Geheimwaffe Pistorius?
Seit dem Bundestagswahlkampf 2017 schließt die SPD nicht mehr aus, mit der Linken zu koalieren. Momentan ist diese Koalition, mit der Türmer und seine Genossen ihre Umverteilungsträume verwirklichen könnten, außerhalb der Vorstellungskraft der meisten Beobachter. Ungefähr zehn Prozent fehlen Rot-Rot-Grün zur Mehrheit in den Sonntagsfragen. Wer deshalb den Sozialismus für geschlagen hält, könnte sich schwer täuschen. In vielen Bundestagswahlkämpfen wurden bereits größere Rückstände aufgeholt. Im Januar 2021 lag die Union in Forsa-Umfragen bei 37 Prozent und die SPD bei kläglichen 14 bis 15 Prozent der Stimmen. Acht Monate später bekamen die Christdemokraten bei der Bundestagswahl 13 Prozent weniger Zustimmung als zu Jahresbeginn, die SPD steigerte sich um zehn Prozentpunkte. 2017 entgleiste innerhalb weniger Monate der berüchtigte Schulz-Zug, der schon fest mit dem Kanzleramt als letzter Haltestelle rechnete. 2005 verlor die Union in einem Sommer circa 15 Prozent an Zustimmung in der Bevölkerung.
Ein halbwegs charismatischer Kanzlerkandidat wie Boris Pistorius, gepaart mit der schon bestehenden wirtschaftlichen Krisenlage des Landes, könnte ausreichen, um die erste totale Linkskoalition der Bundesrepublik Realität werden zu lassen. In der deutschen Stagnation wird es im Kern zwei Wahlmöglichkeiten geben: den Staat zurückdrängen, Wachstum ermöglichen und die Bürger entlasten, also den Kuchen größer machen, oder den bestehenden Kuchen anders aufteilen, also kräftig umverteilen.

Verteidigungsminister Boris Pistorius gilt als Lieblingspolitiker der Deutschen.

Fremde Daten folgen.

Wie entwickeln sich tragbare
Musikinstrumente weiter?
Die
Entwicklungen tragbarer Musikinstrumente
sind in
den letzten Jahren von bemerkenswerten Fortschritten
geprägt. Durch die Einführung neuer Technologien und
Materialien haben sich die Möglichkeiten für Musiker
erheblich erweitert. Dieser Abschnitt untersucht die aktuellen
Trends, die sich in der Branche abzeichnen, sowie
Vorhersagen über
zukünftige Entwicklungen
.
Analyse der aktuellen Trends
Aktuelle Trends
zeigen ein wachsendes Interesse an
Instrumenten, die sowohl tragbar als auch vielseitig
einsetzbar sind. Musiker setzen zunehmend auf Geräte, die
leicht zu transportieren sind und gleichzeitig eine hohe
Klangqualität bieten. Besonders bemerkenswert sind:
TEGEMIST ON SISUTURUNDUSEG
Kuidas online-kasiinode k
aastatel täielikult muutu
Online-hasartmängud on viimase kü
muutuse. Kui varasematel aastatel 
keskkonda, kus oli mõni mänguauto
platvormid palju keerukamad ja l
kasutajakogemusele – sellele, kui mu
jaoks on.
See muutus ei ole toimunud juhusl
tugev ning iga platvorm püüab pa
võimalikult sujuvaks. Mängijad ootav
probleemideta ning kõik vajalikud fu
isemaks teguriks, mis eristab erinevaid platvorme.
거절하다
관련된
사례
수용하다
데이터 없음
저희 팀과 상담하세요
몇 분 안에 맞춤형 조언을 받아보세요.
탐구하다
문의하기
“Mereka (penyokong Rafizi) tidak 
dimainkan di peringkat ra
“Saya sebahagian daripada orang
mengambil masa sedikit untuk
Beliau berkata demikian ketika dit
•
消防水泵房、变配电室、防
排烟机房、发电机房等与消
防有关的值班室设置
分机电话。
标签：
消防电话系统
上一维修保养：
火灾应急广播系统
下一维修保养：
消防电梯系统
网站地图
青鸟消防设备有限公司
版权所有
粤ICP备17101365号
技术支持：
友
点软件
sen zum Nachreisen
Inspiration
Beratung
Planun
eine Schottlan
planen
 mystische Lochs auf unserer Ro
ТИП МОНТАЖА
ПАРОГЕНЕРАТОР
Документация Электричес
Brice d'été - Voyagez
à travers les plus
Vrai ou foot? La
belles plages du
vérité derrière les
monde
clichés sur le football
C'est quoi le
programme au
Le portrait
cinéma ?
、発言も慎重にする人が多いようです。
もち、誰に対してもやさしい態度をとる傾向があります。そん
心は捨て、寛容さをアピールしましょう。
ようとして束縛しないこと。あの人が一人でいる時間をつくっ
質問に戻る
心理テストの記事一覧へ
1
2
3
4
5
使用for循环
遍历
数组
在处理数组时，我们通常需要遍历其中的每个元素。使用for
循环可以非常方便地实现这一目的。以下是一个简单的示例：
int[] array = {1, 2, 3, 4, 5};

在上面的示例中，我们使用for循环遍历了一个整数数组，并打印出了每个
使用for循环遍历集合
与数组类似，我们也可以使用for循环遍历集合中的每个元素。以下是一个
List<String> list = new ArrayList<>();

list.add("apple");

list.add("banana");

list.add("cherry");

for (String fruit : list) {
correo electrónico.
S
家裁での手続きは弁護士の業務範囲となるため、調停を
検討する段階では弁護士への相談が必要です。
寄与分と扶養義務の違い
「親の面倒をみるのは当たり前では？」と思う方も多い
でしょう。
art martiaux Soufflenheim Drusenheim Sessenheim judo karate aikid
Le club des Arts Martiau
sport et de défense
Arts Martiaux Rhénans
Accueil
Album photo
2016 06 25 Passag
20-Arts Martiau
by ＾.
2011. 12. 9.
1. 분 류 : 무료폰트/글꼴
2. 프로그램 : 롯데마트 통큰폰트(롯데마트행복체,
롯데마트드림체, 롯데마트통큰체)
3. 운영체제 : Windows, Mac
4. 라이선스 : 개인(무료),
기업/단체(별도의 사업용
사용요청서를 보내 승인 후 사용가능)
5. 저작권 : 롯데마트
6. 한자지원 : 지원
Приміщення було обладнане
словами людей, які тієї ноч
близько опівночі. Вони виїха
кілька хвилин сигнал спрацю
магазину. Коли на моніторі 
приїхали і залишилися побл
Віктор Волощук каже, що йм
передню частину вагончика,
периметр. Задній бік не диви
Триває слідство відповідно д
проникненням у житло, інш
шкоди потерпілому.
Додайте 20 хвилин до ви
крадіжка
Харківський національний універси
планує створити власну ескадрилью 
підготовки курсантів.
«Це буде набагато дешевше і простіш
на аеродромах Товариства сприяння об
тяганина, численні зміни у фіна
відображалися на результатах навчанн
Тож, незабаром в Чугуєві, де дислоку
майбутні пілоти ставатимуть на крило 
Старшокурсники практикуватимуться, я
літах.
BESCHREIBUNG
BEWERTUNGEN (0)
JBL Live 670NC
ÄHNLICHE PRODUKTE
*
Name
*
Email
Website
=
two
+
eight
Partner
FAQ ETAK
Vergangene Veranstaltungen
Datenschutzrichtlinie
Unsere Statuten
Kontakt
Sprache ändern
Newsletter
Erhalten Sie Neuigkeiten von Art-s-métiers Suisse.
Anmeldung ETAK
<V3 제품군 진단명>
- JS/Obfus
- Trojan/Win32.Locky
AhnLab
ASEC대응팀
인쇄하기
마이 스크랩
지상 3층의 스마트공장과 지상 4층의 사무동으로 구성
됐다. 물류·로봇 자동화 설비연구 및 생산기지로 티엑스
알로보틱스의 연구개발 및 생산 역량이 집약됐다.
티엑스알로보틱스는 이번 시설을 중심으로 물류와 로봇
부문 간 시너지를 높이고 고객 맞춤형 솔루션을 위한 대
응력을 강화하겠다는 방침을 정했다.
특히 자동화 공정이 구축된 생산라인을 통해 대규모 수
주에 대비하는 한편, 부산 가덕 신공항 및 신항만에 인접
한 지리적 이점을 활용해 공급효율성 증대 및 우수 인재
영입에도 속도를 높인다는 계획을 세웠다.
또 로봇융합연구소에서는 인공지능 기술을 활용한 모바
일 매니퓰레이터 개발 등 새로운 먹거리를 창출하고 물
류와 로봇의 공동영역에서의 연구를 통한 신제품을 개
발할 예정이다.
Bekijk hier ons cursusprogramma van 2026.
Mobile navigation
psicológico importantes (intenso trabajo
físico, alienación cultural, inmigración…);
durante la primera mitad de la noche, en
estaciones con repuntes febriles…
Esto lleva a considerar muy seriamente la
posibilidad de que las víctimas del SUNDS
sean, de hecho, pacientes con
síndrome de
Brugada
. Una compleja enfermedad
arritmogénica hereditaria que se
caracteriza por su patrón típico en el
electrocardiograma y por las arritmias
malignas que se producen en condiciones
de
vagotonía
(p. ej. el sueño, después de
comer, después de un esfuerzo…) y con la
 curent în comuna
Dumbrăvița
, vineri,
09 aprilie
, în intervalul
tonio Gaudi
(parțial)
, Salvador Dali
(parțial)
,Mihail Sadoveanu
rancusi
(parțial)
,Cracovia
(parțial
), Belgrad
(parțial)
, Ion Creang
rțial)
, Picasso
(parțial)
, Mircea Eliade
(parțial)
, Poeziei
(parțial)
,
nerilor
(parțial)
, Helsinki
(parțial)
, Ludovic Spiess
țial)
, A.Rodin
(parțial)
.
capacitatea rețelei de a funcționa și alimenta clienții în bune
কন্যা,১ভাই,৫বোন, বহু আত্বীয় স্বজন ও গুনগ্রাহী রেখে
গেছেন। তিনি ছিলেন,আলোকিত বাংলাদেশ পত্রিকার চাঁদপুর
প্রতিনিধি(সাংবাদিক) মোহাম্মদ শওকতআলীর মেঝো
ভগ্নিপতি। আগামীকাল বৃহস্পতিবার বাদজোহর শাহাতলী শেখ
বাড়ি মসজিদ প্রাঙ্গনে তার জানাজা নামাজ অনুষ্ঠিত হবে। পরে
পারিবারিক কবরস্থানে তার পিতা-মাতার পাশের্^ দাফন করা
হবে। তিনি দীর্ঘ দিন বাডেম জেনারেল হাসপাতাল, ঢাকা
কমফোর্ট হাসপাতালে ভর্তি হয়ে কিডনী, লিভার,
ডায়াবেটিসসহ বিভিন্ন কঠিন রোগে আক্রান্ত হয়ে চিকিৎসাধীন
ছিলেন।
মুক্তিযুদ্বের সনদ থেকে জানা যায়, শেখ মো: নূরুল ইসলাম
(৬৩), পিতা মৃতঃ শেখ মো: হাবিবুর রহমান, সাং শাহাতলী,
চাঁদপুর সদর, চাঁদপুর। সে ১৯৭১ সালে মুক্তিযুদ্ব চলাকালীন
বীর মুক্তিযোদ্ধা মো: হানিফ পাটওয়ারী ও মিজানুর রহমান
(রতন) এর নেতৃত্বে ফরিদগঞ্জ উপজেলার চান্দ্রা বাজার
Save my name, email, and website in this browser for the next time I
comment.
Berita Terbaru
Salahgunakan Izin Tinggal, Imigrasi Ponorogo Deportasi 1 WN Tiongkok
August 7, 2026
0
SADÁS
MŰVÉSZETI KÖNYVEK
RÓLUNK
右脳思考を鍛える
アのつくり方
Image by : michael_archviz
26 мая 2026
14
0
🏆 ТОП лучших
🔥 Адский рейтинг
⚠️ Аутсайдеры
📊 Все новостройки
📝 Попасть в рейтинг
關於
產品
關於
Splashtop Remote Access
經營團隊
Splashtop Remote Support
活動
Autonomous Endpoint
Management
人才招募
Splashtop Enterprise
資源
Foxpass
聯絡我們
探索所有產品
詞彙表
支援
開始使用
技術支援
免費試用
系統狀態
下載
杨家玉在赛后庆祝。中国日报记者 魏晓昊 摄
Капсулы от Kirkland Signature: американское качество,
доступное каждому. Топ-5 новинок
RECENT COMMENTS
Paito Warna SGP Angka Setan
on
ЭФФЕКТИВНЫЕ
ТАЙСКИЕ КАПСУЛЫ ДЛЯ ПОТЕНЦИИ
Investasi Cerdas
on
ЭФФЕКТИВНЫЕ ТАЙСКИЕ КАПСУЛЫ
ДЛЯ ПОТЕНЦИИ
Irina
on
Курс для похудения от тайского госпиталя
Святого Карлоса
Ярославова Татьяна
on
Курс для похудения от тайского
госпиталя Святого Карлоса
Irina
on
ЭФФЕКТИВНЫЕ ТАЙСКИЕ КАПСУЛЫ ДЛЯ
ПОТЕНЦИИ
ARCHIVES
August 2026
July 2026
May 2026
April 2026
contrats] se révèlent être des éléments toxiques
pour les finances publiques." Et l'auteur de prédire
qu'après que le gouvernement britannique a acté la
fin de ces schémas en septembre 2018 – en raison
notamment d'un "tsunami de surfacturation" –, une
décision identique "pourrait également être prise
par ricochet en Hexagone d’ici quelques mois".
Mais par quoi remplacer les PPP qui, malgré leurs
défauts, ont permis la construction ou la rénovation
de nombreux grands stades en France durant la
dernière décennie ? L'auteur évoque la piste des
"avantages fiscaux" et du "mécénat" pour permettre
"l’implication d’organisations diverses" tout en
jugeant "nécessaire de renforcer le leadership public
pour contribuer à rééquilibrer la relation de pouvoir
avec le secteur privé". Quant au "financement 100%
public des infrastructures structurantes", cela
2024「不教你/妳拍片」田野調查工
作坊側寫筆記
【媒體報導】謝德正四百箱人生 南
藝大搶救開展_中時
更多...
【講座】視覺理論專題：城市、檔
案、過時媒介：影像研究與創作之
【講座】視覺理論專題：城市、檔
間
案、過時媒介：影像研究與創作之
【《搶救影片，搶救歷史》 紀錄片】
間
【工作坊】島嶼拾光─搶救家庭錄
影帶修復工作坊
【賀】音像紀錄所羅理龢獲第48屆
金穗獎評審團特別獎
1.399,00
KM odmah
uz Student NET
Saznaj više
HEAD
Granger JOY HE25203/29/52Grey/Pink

Die Zukunft bleibt ungewiss
Keinesfalls sicher ist, dass die Deutschen den klugen Weg wählen werden, denn die Marktwirtschaft hat ein Marketingproblem. Eine staatliche Transferleistung ist konkret greifbar. Kindergeld, BAföG oder Zuschüsse für den Kindergartenplatz versteht jeder intuitiv. Steuerpolitik und Bürokratieabbau sind nicht unmittelbar spürbar, die Effekte zeigen sich erst später und bleiben oftmals abstrakt. Wer sieht schon in einem gesunkenen Produktpreis die geringere Unternehmensbesteuerung als Ursache?
Beim Abbau staatlicher Leistungen ist es noch schlimmer. Hier wird der negative Effekt – das niedrigere Kindergeld, die weggefallene Leistung der Krankenkasse, das Ende des kostenlosen Essens in der Schule, die niedrigere Rente – sofort bemerkbar. Die daraus resultierende Luft zum Atmen für die Wirtschaft erfordert hingegen ein großes Abstraktionsvermögen und viel freiheitliches Vertrauen in die Kräfte des Marktes.
Die Verlockung wird groß sein, sich in der Sicherheit der bekannten Transferleistungssysteme zu verstecken und den Sprung in das Unbekannte zu vermeiden. Die Angst vor der Zukunft könnte dazu führen, dass sich noch mehr an Vater Staat geklammert wird. Es wird für Linke ein durchschlagkräftiges Vergnügen sein, alle Probleme der Gegenwart dem „gescheiterten Kapitalismus“ in die Schuhe zu schieben und sich selbst als soziale Rettung anzubieten. Es wäre der historische Moment für Rot-Rot-Grün. Das Lachen über den naiven Jungsozialisten würde Vielen plötzlich im Halse stecken bleiben.
Letztendlich wird auch gegen reiche „Sozialschmarotzer“ hetzenden Genossen wie Türmer auffallen, dass ihr politischer Wunschkatalog sich nicht mit „den Reichen“ alleine finanzieren lässt und ausnahmslos alle Steuerzahler noch mehr an den Staat abgeben müssen. Das werden sie aber erst in der Regierungsverantwortung bemerken, also nicht selbst ausbaden müssen, sondern uns ausbaden lassen.